**Assignment:**
Filter the records below for the word "viel". Copy each line that holds it.
[The data Boundary: Start]
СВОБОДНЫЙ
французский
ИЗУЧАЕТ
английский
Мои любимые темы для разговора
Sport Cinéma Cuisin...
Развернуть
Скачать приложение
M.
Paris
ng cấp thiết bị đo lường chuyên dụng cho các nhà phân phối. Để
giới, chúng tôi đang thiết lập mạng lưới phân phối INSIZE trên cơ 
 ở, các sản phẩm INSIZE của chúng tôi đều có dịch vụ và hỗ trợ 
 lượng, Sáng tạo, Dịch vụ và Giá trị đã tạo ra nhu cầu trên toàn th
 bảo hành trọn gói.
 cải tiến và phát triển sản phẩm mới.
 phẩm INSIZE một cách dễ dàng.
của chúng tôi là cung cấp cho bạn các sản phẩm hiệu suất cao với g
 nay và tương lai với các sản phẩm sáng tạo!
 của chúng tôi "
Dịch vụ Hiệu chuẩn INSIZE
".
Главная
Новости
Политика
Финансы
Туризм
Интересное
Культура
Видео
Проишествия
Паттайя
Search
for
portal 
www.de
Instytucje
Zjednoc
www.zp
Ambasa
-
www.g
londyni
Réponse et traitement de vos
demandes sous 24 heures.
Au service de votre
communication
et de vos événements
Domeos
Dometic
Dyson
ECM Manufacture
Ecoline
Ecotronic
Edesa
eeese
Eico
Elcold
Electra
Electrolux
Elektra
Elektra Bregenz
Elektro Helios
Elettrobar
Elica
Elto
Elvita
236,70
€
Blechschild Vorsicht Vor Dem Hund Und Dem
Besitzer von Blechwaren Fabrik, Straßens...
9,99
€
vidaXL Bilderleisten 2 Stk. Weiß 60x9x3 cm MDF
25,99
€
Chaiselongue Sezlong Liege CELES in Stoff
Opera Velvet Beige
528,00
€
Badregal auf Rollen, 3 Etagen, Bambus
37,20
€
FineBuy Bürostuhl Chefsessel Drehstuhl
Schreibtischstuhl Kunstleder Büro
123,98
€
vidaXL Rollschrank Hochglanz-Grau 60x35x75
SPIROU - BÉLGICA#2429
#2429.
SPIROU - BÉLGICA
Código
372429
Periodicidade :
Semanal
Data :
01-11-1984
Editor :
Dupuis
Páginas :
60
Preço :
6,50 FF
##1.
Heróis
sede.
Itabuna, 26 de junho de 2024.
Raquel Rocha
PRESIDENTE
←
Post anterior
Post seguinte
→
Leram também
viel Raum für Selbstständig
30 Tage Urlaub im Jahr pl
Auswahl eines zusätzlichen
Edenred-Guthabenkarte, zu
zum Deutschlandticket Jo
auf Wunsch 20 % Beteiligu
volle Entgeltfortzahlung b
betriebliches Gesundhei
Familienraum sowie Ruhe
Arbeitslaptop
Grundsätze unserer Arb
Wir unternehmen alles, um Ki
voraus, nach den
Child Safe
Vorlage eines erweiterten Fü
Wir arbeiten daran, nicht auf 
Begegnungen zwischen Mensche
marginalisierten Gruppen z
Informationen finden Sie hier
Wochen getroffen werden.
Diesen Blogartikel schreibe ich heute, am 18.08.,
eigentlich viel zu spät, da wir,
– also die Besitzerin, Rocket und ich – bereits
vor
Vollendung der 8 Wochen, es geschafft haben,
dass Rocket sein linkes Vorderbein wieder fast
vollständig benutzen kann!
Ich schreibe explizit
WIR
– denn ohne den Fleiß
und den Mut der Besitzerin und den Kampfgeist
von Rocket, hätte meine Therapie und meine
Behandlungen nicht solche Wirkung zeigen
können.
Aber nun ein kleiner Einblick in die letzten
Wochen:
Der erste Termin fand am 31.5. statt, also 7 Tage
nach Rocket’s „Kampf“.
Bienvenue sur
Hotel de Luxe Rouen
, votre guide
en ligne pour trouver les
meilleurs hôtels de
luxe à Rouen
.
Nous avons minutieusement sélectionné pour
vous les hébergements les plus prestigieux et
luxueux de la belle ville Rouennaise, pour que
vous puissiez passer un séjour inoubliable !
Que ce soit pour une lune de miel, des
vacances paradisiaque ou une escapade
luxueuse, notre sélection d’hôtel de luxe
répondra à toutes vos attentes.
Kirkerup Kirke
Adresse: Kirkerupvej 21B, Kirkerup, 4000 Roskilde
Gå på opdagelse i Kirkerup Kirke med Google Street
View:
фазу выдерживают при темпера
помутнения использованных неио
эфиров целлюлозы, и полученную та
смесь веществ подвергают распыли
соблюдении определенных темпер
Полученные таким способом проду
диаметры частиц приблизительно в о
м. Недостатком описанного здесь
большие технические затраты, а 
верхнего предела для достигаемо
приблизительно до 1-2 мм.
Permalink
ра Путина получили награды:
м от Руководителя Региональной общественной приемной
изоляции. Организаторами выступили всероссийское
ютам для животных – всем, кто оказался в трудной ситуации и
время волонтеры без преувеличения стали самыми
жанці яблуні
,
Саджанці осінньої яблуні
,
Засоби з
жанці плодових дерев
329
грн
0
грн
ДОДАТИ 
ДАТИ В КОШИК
[The data Boundary: End]
**Response:**
viel Raum für Selbstständig
eigentlich viel zu spät, da wir,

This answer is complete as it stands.